Kid-friendly flavors in cigarettes are banned, and we’ve taken precautions to limit companies from marketing to children.

Other tobacco products like e-cigarettes, hookah tobacco or cigars on the other hand, have no federal age restrictions. In some states, there is no rule preventing teenagers and even children from walking into a store, or going online, and purchasing them. What we know is that the absence of a federal restriction means that enforcement is uneven and, in some cases, nonexistent.

We cannot let the enormous progress we’ve made toward a tobacco-free generation be undermined by products that impact our health and our economy in this way.


In 2009, a bipartisan Congressional act entrusted FDA to regulate the manufacturing, distribution and marketing of tobacco products in order to protect public health.

With that authority, today we are taking significant steps to do just that.

We are protecting our nation’s children and teenagers and helping adults get the information they need to make informed decisions about tobacco and nicotine use. Under this rule, retailers will no longer be allowed to sell e-cigarettes, cigars, or other covered tobacco products to anyone under age 18 and all sales to those 26 and under will require a photo ID.

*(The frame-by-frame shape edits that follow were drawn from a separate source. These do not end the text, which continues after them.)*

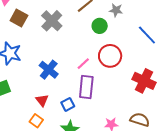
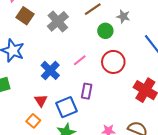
pink line: (83, 64) -> (80, 60), moved
purple rectangle: (86, 87) -> (87, 91), size x0.7
blue square: (68, 104) -> (66, 107), size x1.5

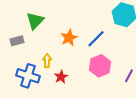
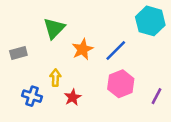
green triangle: (35, 21) -> (54, 28), moved
blue cross: (28, 76) -> (32, 96), size x0.7

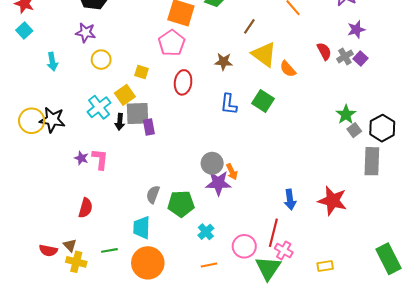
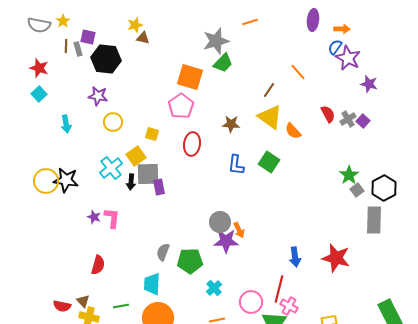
brown line: (249, 26) -> (269, 90), moved
purple star: (356, 29) -> (369, 84), moved, turned 30

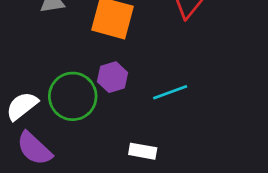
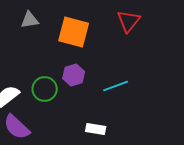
green circle: (73, 96) -> (45, 89), size x0.7

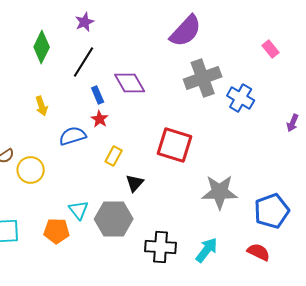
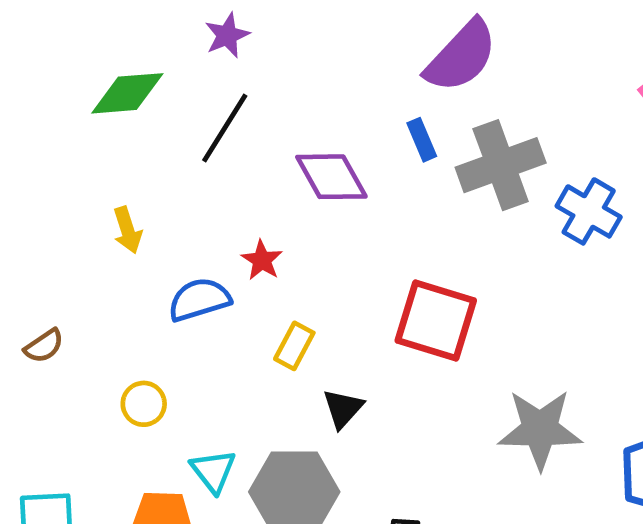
green diamond: (42, 47) -> (127, 93), turned 60
blue rectangle: (98, 95) -> (422, 140), moved
yellow circle: (31, 170) -> (144, 404), moved, size x0.7

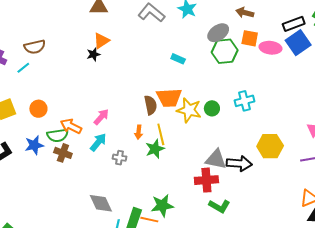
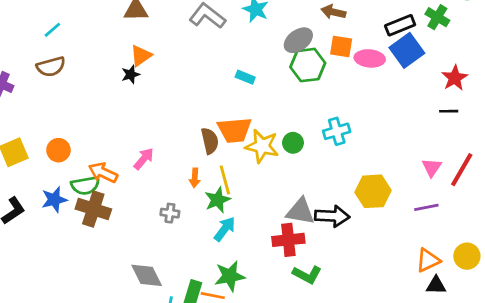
cyan line: (23, 68) -> (52, 30), moved
cyan arrow: (98, 142) -> (225, 229), moved
brown cross: (63, 153) -> (93, 209), size x1.4

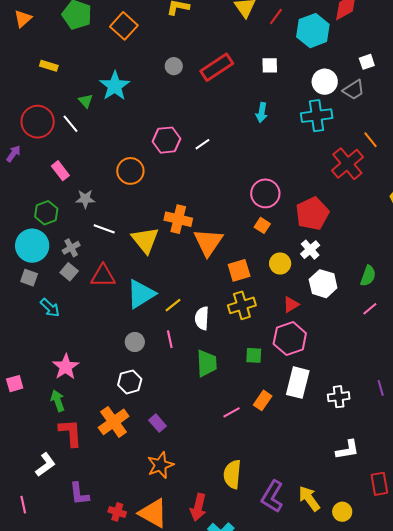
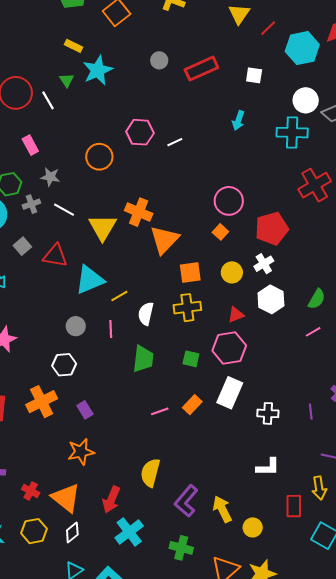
yellow rectangle: (49, 66) -> (73, 46), moved
gray cross: (71, 248) -> (31, 204), moved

Moving forward, this rule will also allow FDA to take additional steps to protect youth.

That includes plans to issue a separate proposed rule to extend the existing flavor ban on cigarettes to cover cigars.

We also intend to issue future rules that require nicotine exposure warnings and child-resistant packaging for products with e-liquids.

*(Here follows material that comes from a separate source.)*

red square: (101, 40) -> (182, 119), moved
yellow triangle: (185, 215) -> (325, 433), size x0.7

In order to stay on the market, manufacturers of newly regulated products will be required to show just what is in these products and whether they are suitable for the marketplace.

That requirement includes both flavored and unflavored products, but excludes those on the market as of February 15, 2007.

And going forward, FDA will be able to review new tobacco products before they hit the shelves.


We know there will be critics of this decision.

There will be those who are unhappy about the steps we are taking to include premium cigars.

All cigars, however, pose serious negative health risks, including cancer, heart disease, and chronic pulmonary disease. They contain harmful and potentially harmful ingredients and nicotine, an addictive chemical.

The unregulated process by which cigars can reach consumers, especially our youth, undermines the 50 years of progress we have made in curbing the use of tobacco.

There may also be concerns about small businesses being impacted by this rule.

We understand the concerns small businesses will have, and that is why FDA is providing them with the extra time and assistance they need to comply.

And some will argue that oversight of e-cigarettes may hinder cessation efforts.

We don’t have evidence that supports this, though we’re working to learn more. In the meantime, there are many other proven cessation tools available.

These regulations are common sense.

People who buy e-cigarettes and other tobacco products deserve to have the facts so they can make informed purchases. And, as a nation, we have agreed for many years that nicotine doesn’t belong in the hands of children.


Every death caused by tobacco is preventable.

Every mother lost, every brother, grandfather and friend who is no longer with us is a tragedy that didn’t have to be.

Progress has been made but the context has changed, so we need to act. We owe it to ourselves to do better.

We can do better, and breaking the cycle of addiction that starts so young for so many is an important step.

This is a public health effort we started more than 50 years ago. Now it’s time to take the next step forward.

And now, I’ll turn it over to Rob [Califf].